SurgLaVi

Large-Scale Hierarchical Dataset for Surgical Vision-Language Representation Learning [MedIA 2026]

Alejandra Perez^1,2,*, Chinedu Nwoye¹, Ramtin Raji Kermani¹, Omid Mohareri¹, Muhammad Abdullah Jamal¹

¹ Intuitive Surgical Inc., CA.
² Center for Research and Formation in Artificial Intelligence (CinfonIA), Universidad de los Andes, Colombia.
^* Work done during an internship at Intuitive Surgical Inc.

Abstract

Vision–language pre-training (VLP) offers unique advantages for surgery by aligning language with surgical videos, enabling workflow understanding and transfer across tasks without relying on expert-labeled datasets. However, progress in surgical VLP remains constrained by the limited scale, procedural diversity, semantic quality, and hierarchical structure of existing datasets. In this work, we present SurgLaVi, the largest and most diverse surgical vision–language dataset to date, comprising nearly 240k clip–caption pairs from more than 200 procedures, and comprising hierarchical levels at coarse-, mid-, and fine-level. At the core of SurgLaVi lies a fully automated pipeline that systematically generates fine-grained transcriptions of surgical videos and segments them into coherent procedural units. To ensure high-quality annotations, it applies dual-modality filtering to remove irrelevant and noisy samples. Within this framework, the resulting captions are enriched with contextual detail, producing annotations that are both semantically rich and easy to interpret. To ensure accessibility, we release SurgLaVi-β, an open-source derivative of ~113k clip–caption pairs constructed entirely from public data, which is over four times larger than existing surgical VLP datasets. To demonstrate the value of SurgLaVi datasets, we introduce SurgCLIP, a CLIP-style video–text contrastive framework with dual encoders, as a representative base model. SurgCLIP achieves consistent improvements across phase, step, action, and tool recognition, surpassing prior state-of-the-art methods, often by large margins. These results validate that large-scale, semantically rich, and hierarchically structured datasets directly translate into stronger and more generalizable representations, establishing SurgLaVi as a key resource for developing surgical foundation models.

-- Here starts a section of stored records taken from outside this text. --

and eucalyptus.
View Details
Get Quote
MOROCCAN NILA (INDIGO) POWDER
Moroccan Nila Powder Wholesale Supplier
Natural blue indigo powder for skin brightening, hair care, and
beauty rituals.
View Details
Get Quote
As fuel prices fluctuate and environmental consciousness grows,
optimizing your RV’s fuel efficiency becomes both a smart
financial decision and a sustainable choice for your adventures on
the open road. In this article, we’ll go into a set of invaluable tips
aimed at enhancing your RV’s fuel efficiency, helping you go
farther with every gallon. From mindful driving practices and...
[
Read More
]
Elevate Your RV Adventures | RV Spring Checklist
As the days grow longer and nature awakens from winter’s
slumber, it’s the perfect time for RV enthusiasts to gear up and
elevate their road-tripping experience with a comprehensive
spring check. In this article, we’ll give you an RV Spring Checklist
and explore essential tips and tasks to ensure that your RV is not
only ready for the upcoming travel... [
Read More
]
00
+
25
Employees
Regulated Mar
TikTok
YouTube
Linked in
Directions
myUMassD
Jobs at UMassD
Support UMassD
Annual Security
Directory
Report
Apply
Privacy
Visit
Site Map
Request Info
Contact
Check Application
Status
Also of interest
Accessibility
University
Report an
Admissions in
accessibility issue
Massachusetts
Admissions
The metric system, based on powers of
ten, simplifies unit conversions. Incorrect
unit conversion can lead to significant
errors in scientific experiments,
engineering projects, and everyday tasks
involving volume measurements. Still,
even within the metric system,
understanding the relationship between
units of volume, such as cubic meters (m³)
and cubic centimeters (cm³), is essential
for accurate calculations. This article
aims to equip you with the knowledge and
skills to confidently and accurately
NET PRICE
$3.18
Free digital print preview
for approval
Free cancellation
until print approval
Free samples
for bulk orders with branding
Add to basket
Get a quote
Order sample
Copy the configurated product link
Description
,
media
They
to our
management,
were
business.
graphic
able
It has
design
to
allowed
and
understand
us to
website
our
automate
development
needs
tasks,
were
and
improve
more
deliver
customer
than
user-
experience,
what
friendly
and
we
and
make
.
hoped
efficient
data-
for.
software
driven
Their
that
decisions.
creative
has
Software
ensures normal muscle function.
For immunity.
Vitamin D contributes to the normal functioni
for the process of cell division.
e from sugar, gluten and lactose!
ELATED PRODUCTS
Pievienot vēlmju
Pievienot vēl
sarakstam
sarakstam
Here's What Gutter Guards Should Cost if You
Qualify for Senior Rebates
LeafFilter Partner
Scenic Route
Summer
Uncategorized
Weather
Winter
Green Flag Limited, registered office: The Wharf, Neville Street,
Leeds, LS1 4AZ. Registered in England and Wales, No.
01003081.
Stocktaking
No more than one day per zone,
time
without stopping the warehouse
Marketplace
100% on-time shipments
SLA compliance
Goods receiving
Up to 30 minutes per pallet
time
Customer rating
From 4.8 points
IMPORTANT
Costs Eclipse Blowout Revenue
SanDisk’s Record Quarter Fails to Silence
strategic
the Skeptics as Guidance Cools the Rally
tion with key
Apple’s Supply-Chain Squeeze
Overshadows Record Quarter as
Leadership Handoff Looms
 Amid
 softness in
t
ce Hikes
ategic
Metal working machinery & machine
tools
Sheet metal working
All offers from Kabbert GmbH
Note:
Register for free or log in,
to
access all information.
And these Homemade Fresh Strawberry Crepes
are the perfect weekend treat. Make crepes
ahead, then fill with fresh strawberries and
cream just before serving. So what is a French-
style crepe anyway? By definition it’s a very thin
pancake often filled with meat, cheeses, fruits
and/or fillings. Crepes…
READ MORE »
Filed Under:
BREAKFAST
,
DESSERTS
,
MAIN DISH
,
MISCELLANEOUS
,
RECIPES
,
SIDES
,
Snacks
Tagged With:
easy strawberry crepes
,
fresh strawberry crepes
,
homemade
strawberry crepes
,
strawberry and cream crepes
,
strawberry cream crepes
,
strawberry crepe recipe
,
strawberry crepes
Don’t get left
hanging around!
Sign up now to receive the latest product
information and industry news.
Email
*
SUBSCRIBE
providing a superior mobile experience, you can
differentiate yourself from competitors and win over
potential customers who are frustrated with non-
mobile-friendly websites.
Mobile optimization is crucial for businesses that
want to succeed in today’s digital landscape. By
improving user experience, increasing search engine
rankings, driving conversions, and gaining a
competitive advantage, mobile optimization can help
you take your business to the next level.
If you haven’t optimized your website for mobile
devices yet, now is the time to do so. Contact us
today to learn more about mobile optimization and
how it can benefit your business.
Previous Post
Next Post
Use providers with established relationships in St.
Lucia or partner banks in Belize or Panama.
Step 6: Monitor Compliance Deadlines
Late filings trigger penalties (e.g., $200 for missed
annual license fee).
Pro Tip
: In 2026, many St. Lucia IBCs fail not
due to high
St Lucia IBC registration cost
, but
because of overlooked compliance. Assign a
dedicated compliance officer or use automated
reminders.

Key features of SurgLaVi on scale, workflow structure, and surgical procedure diversity:

1. SurgLaVi Dataset

Download Instructions

Step 1: Download the database and transcription files

Extract the contents to the data/ directory in your project.

Step 2: Get YouTube cookies

To download videos that require YouTube login, you need to provide a cookies.txt file. Instructions to generate it are found here.

Step 3: Download videos

# Create and activate env
python3 -m venv surglavi
source surglavi/bin/activate

# Install dependencies
pip install -r requirements.txt

# Download videos using the metadata database
python src/video_downloader.py --db ./data/surglavi_beta.db --o ./data/videos -c /path/to/cookies.txt

# Optional: Extract frames for faster, more flexible, and resource-efficient training
python src/frame_extraction.py --root_dir ./data/videos --temp_dir data/temp_frames --output_dir ./data/frames --workers 8

Data Structure

The SurgLaVi-β Database is organized in a SQL schema that links videos, captions from different levels, and transcriptions, making it easy to query subsets and keep samples correlated. It includes 6,812 source videos, of which 3,148 are narrated. Alongside curated captions, the database provides raw captions with filtering flags, full transcriptions, and video metadata. Exploratory statistics and visualizations are available in the explorer notebook.

Usage

Explore SurgLaVi using our interactive Jupyter notebook.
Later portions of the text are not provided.